May reduced diabetic neuropathy secondary to aiding glucose levels in diabetic rats
5.1. Cardiac Tissue
In rats fed an obesogenic diet with olive leaf (20.7+/-0.3mg/kg oleuropein and 4.3+/-0.1mg/kg hydroxytyrosol) for 4 weeks, the adverse changes seen in LV diastolic stiffness and fibrosis appear to be abolished (no significant effect on echocardiography variables).
May have cardioprotective effects against cardiovascular damage, potency of these effects unknown (no comparators)
5.2. Blood Pressure
Oleanolic acid (triterpenoid) has shown ACE inhibitory potential in vitro while other irioid compounds in olive leaf showed no such effect in their glycoside form but inhibited the ACE enzyme as aglycones. Oleacin has demonstrated a potency of 26μM (IC50 value), but the degree of absorption of oleacin is not certain.
Some compounds possess ACE inhibiting properties, which may be a mechanism of reducing blood pressure
In animal studies, rats who are prone to develop hypotension have noted reductions in blood pressure with olive leaf extracts and isolated triterpenoids from olive leaf (oleanolic acid and ursolic acid) and the leaf extract has shown benefit in L-NAME (nitric oxide inhibitor) induced hypertensive rats (100mg/kg olive leaf) and normotensive rats under anaesthesia (180mg/kg olive leaf). Conversely, a high fat and high carbohydrate fed obsesogenic model of high blood pressure failed to find reductions in blood pressyre with 20.7+/-0.3mg/kg oleuropein and 4.3+/-0.1mg/kg hydroxytyrosol equivalents (3% of feed) over 4 weeks. This study that failed to find a reduction in blood pressure did find increase vascular reactivity (increased aortic responsiveness to acetylcholine and sodium nitroprusside) which was thought to be secondary to the antioxidant effects preserving the bioactivity of nitric oxide (seen with pycnogenol supplements and common to most antioxidants).
Olive leaf supplementation (51.1mg oleuropein) for 6 weeks has failed to influence blood pressure in otherwise healthy but overweight individuals.
A preliminary study in 50 twin pairs with mildly elevated blood pressure given 1000mg of olive leaf daily has noted reductions in systolic blood presssure by 8% (500mg daily was ineffective) and 500mg of olive leaf extract twice daily (1000mg total; 19.9% oleuropein) for 8 weeks in persons with stage 1 hypertension was able to reduce systolic (−11.5+/-8.5) and diastolic (−4.8+/-5.5) blood pressure to a comparable degree as the active control of 25mg Captopril (titrated up to 50mg if needed). Some studies that compare low phenolic olive oil against high phenolic olive oil also note slight blood pressure reductions associated with the consumption of olive phenolics when the study population is hypertensive persons with similarly structured studies in normotensive persons failing to find a hypotensive effect.

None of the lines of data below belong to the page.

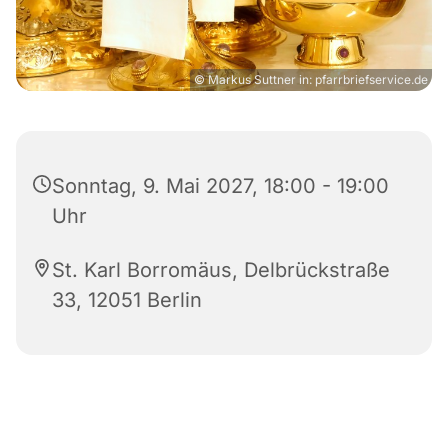
© Markus Suttner in: pfarrbriefservice.de
Sonntag, 9. Mai 2027, 18:00 - 19:00
Uhr
St. Karl Borromäus, Delbrückstraße
33, 12051 Berlin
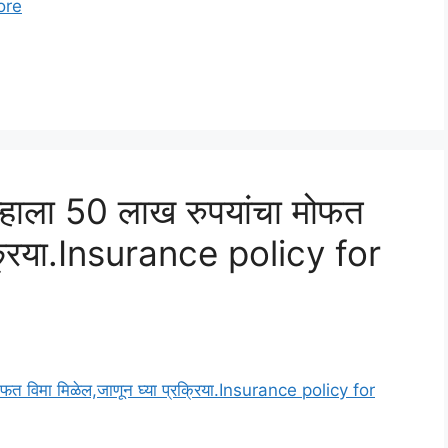
ore
्हाला 50 लाख रुपयांचा मोफत
रक्रिया.Insurance policy for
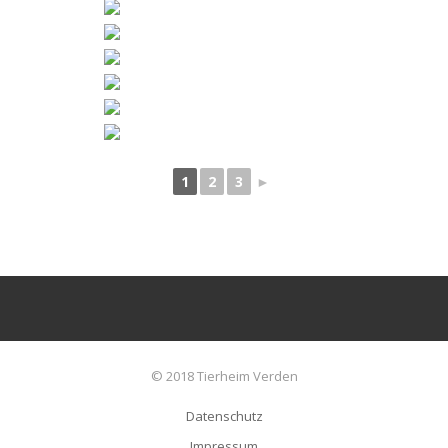
1
2
3
►
© 2018 Tierheim Verden
Datenschutz
Impressum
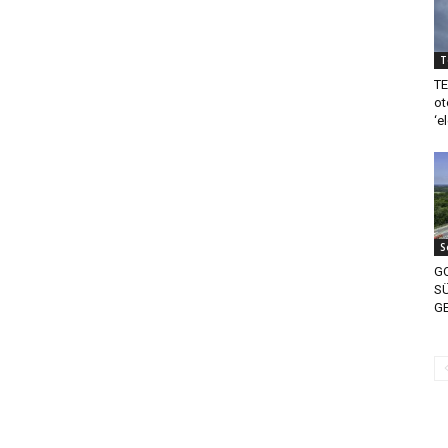
T
TE
ot
‘e
S
G
S
G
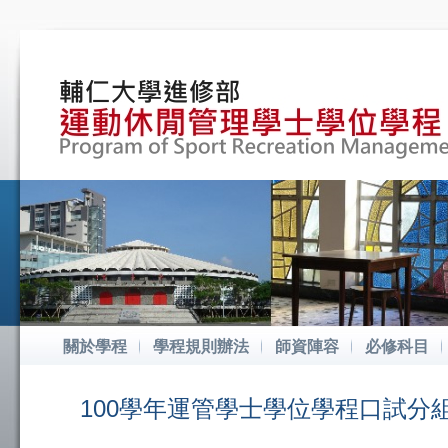
關於學程
學程規則辦法
師資陣容
必修科目
100學年運管學士學位學程口試分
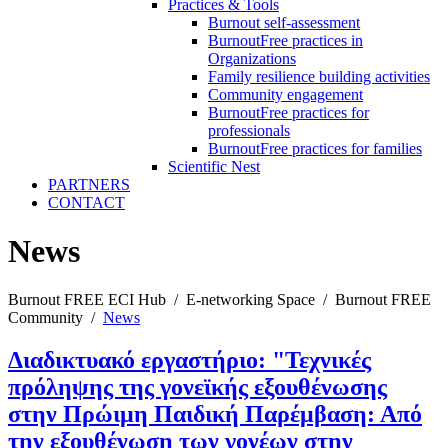
Practices & Tools
Burnout self-assessment
BurnoutFree practices in
Organizations
Family resilience building activities
Community engagement
BurnoutFree practices for
professionals
BurnoutFree practices for families
Scientific Nest
PARTNERS
CONTACT
News
Burnout FREE ECI Hub
/
E-networking Space
/
Burnout FREE
Community
/
News
Διαδικτυακό εργαστήριο: "Τεχνικές
πρόληψης της γονεϊκής εξουθένωσης
στην Πρώιμη Παιδική Παρέμβαση: Από
την εξουθένωση των γονέων στην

There appears to be a hypotensive (blood pressure reducing) effect that only occurs in hypertensive persons, although it is not 100% clear under what conditions it works. At least one rat study has noted that olive leaf extract failed to reduce blood pressure in diet-induced obesity, and the etiology of the human hypertension studies is not known
5.3. Cholesterol and Triglycerides
Animal studies using rats prone to artherosclerosis and high cholesterol have noted reducing protective effects of olive leaf extract.
In overweight men without any significant metabolic abnormality, oral ingestion of olive leaf extract (51.1mg oleuropein; 9.7mg hydroxytyrosol) for 6 weeks failed to significantly modify any tested lipid parameter. One other study has noted a significant reduction in triglycerides (as well as cholesterol; no influence on HDL-C) in hypertensives.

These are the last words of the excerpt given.